Exercise requirements:
Count the lines of the records below that hold the word "shipping", and give only the number.

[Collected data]
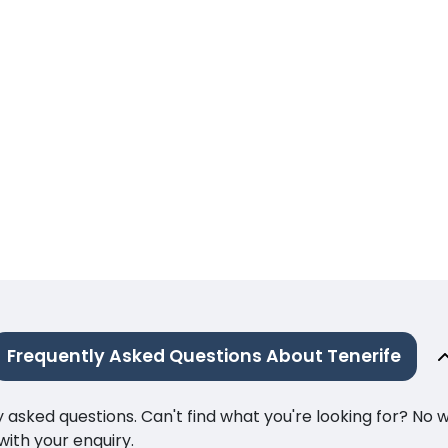
Frequently Asked Questions About Tenerife
ked questions. Can't find what you're looking for? No wor
ith your enquiry.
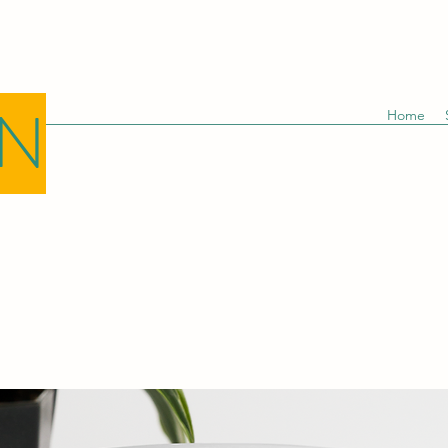
GN
Home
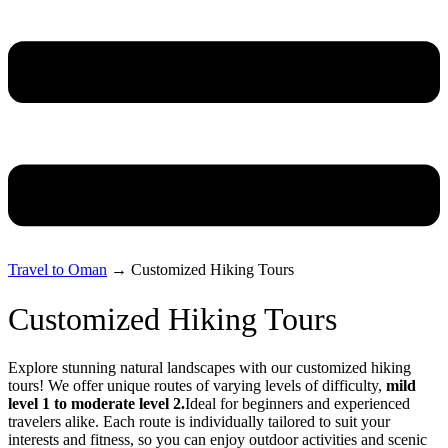
Travel to Oman
→
Customized Hiking Tours
Customized Hiking Tours
Explore stunning natural landscapes with our customized hiking
tours! We offer unique routes of varying levels of difficulty,
mild
level 1 to moderate level 2.
Ideal for beginners and experienced
travelers alike. Each route is individually tailored to suit your
interests and fitness, so you can enjoy outdoor activities and scenic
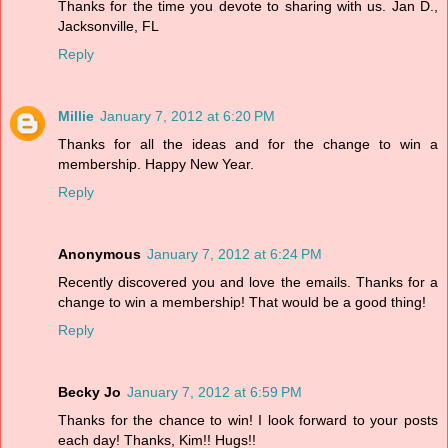
Thanks for the time you devote to sharing with us. Jan D.,
Jacksonville, FL
Reply
Millie
January 7, 2012 at 6:20 PM
Thanks for all the ideas and for the change to win a
membership. Happy New Year.
Reply
Anonymous
January 7, 2012 at 6:24 PM
Recently discovered you and love the emails. Thanks for a
change to win a membership! That would be a good thing!
Reply
Becky Jo
January 7, 2012 at 6:59 PM
Thanks for the chance to win! I look forward to your posts
each day! Thanks, Kim!! Hugs!!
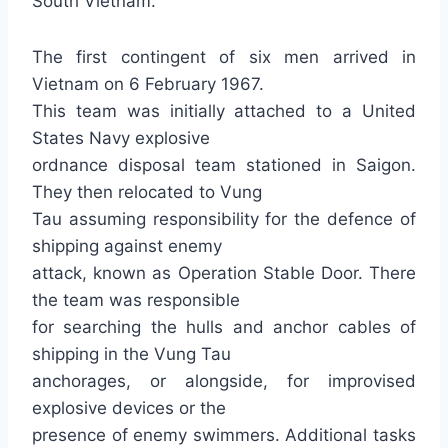
South Vietnam.
The first contingent of six men arrived in
Vietnam on 6 February 1967.
This team was initially attached to a United
States Navy explosive
ordnance disposal team stationed in Saigon.
They then relocated to Vung
Tau assuming responsibility for the defence of
shipping against enemy
attack, known as Operation Stable Door. There
the team was responsible
for searching the hulls and anchor cables of
shipping in the Vung Tau
anchorages, or alongside, for improvised
explosive devices or the
presence of enemy swimmers. Additional tasks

Task result:
2